Take the line that contains "収録されているデータベース" and every line below it to the end of the entries, and give them again exactly, leaving out any pictures.

MATERIAL FOR THIS TASK =>
+-------+

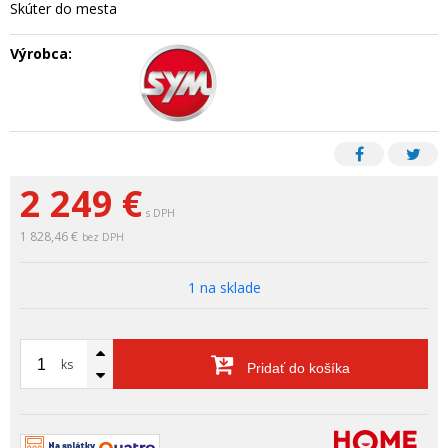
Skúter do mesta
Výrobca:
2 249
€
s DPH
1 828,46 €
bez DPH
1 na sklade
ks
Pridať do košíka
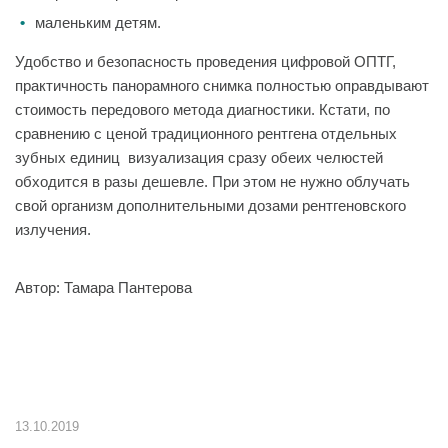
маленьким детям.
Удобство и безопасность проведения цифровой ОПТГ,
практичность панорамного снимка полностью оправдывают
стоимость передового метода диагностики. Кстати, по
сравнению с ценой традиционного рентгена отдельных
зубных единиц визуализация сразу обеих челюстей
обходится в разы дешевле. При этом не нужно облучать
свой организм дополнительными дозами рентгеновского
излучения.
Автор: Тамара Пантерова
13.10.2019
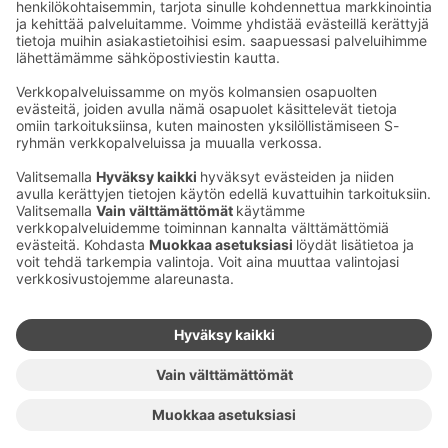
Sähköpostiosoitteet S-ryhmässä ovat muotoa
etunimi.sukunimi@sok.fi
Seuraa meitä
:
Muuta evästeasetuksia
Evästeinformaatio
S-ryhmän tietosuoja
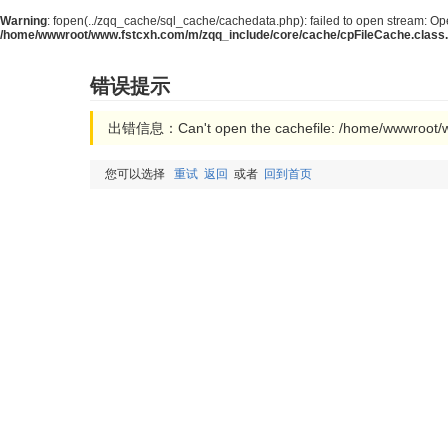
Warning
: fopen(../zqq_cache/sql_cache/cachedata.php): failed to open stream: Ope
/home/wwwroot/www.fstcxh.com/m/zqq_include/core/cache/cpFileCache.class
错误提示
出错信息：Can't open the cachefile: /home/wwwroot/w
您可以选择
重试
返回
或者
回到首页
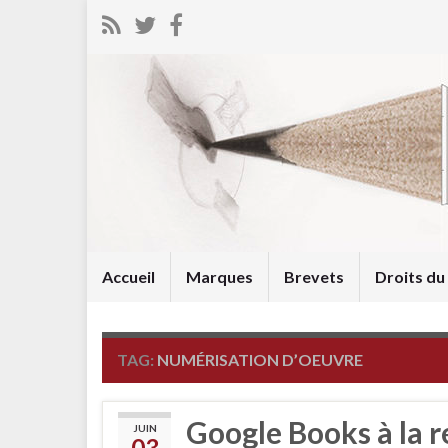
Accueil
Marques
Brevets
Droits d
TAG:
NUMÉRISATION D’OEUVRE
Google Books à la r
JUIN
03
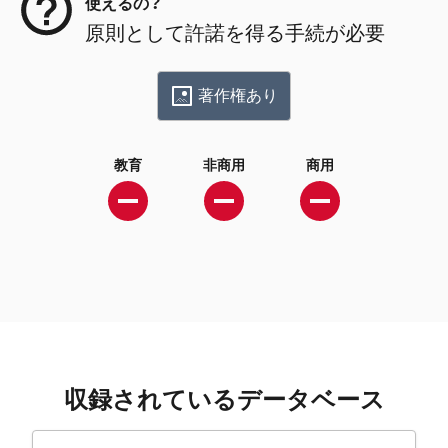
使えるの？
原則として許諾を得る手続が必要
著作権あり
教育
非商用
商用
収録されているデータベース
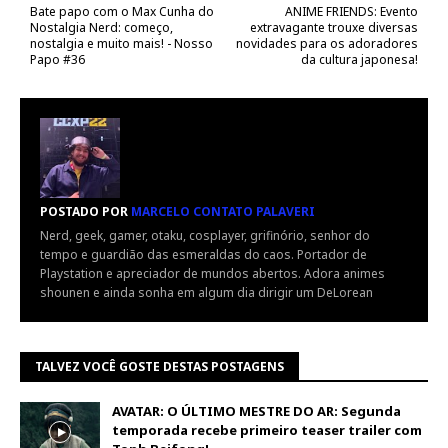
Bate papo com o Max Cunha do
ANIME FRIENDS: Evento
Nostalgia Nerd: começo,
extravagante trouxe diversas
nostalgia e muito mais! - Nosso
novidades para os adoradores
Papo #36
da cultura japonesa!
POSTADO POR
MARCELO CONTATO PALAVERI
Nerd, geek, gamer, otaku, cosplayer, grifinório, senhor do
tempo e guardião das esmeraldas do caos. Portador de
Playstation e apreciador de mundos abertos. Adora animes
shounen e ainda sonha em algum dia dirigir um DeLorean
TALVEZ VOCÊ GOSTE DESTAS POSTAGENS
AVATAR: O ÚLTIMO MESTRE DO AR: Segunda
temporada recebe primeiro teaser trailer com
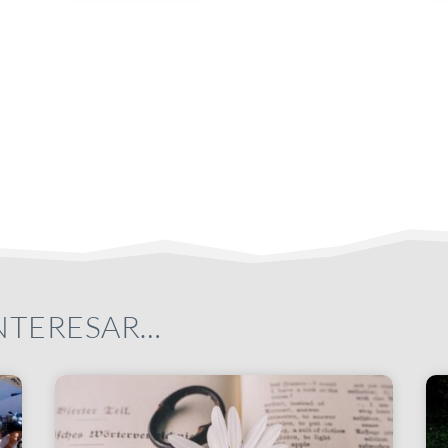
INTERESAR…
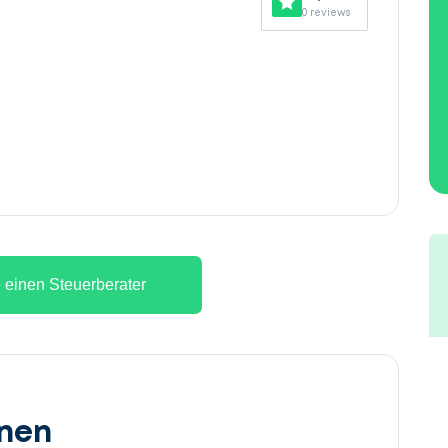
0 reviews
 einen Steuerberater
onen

+-------+

TASK ANSWER =>
収録されているデータベース
Bate papo com o Max Cunha do
ANIME FRIENDS: Evento
Nostalgia Nerd: começo,
extravagante trouxe diversas
nostalgia e muito mais! - Nosso
novidades para os adoradores
Papo #36
da cultura japonesa!
POSTADO POR
MARCELO CONTATO PALAVERI
Nerd, geek, gamer, otaku, cosplayer, grifinório, senhor do
tempo e guardião das esmeraldas do caos. Portador de
Playstation e apreciador de mundos abertos. Adora animes
shounen e ainda sonha em algum dia dirigir um DeLorean
TALVEZ VOCÊ GOSTE DESTAS POSTAGENS
AVATAR: O ÚLTIMO MESTRE DO AR: Segunda
temporada recebe primeiro teaser trailer com
INTERESAR…
0 reviews
 einen Steuerberater
onen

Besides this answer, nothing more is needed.